The leaders are all media people, people without responsibilities, free to say and do whatever damned-fool thing they have to say or do in order to get a rise out of the rest of us poor souls who are just trying to keep the place running despite their best efforts.

So I put my vitriol away.

Perhaps another day I will return to it. Perhaps another day I will break out my Big Can O’ Vitriol and open it up all over a deserving target. Who knows – it might even be tomorrow, the way things are going. It’s certainly a target-rich environment for that sort of thing these days.

But today I will leave it alone, and move on.

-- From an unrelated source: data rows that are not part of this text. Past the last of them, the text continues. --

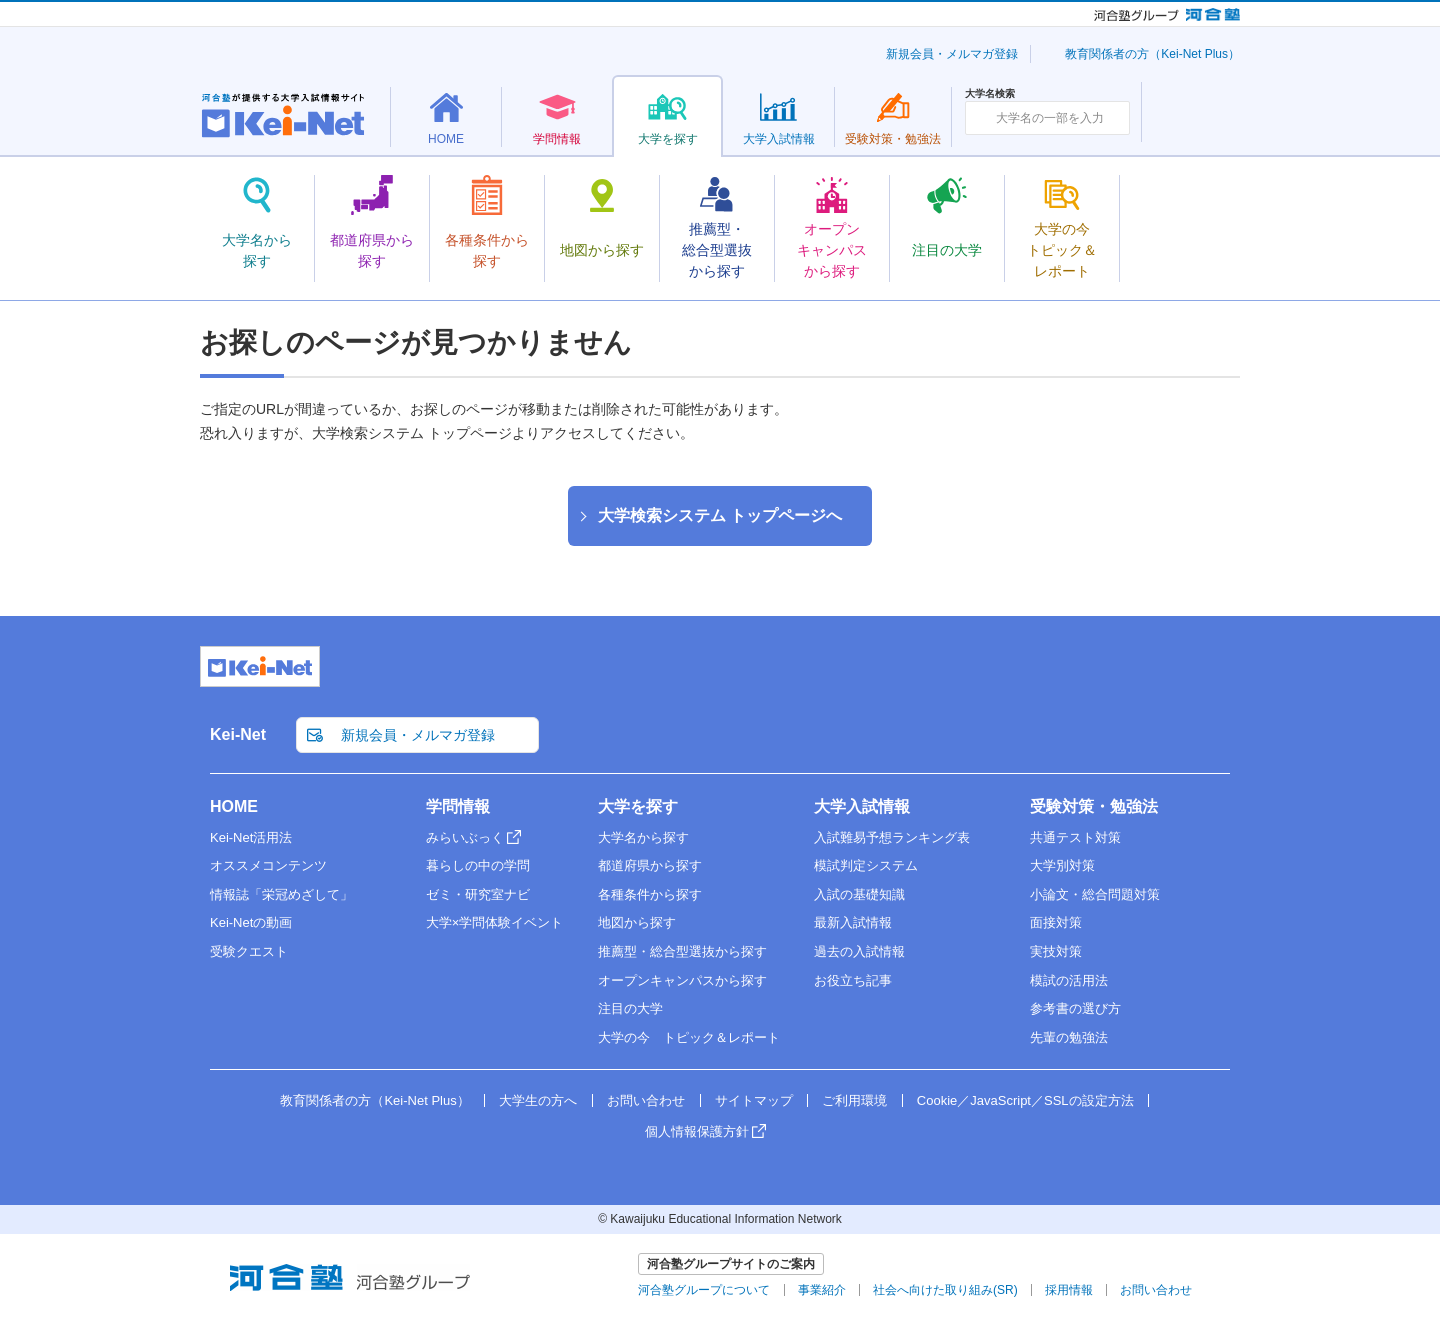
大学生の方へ (538, 1100)
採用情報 (1069, 1290)
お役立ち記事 (853, 980)
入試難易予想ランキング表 (892, 837)
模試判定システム (866, 865)
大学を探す (638, 806)
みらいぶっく (465, 837)
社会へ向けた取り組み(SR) (945, 1290)
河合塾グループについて (704, 1290)
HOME (234, 806)
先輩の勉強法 (1069, 1037)
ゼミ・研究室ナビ (478, 894)
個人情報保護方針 (697, 1131)
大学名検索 (990, 94)
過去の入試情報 (859, 951)
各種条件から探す (650, 894)
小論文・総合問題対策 (1095, 894)
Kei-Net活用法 (251, 837)
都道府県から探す (650, 865)
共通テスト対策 (1075, 837)
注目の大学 (630, 1008)
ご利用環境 (854, 1100)
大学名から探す (643, 837)
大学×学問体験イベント (495, 922)
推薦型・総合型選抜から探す (682, 951)
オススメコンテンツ (268, 865)
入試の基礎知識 (859, 894)
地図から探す (637, 922)
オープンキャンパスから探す (682, 980)
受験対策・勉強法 (1094, 806)
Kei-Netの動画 (251, 922)
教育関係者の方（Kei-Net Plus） (1152, 54)
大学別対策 (1062, 865)
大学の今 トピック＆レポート (689, 1037)
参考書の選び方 (1075, 1008)
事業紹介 (822, 1290)
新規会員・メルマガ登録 (952, 54)
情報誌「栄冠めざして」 (281, 894)
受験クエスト (249, 951)
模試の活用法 (1069, 980)
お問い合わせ (646, 1100)
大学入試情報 (862, 806)
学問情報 (458, 806)
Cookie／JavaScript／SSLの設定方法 (1025, 1100)
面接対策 (1056, 922)
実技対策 (1056, 951)
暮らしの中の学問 (478, 865)
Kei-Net (238, 734)
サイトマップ (754, 1100)
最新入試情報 (853, 922)
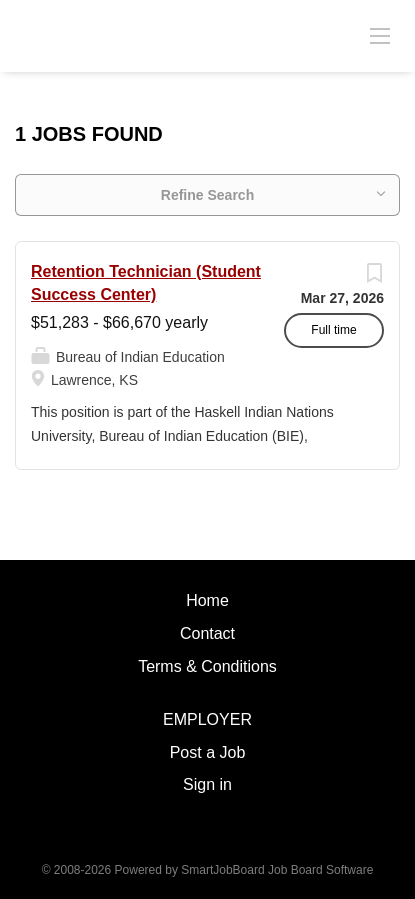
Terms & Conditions (207, 666)
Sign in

Some days I feel like I'm living in the old joke: What did the sadist do to the masochist?

Nothing.

3 comments:

beatricemdfr said...

If I were you, I'd send this to the local op-Ed page.

I'm sorry to hear that the climate is worse than I thought!!!

JudyF said...

Thanks for this posting. I thought I was the only one getting angry at the ignorance. I have come to doubt that I lived during the Sixties. Maybe what I believed in was a sham and the people who stood up for what they believed in didn't exist. I find it hard to accept that the hatred I see being flaunted today is worse than I ever saw when I was helping people register to vote in 1968. At least Sheriff 'Bull' Connor was an honest bigot.

David said...

@Bea - the climate is what people have made it. Consider that someone recently tried to assassinate a US Representative and the response from the right wing has been to blame the Congresswoman for getting in the way of the bullets.

@JudyF - Welcome to 4Q10D! There are a lot of people who are tired of the aggressive ignorance that passes for rhetoric these days. Whether anything will come of it will be interesting to see.

And you're right - there was a straight-forwardness to Connor that seems almost charming compared to the weasel words one hears today. Connor was what he was, he had nearly a century of (admittedly shameful) US history to back him up, and his challenge to you was to change that, not correct his misperceptions.

Some of the hatred you see today is there, I think, in part because you were helping people to register to vote in 1968. That kind of justice rankles the folks who don't like their unearned privileges taken away, and they still resent it. And for that I thank you.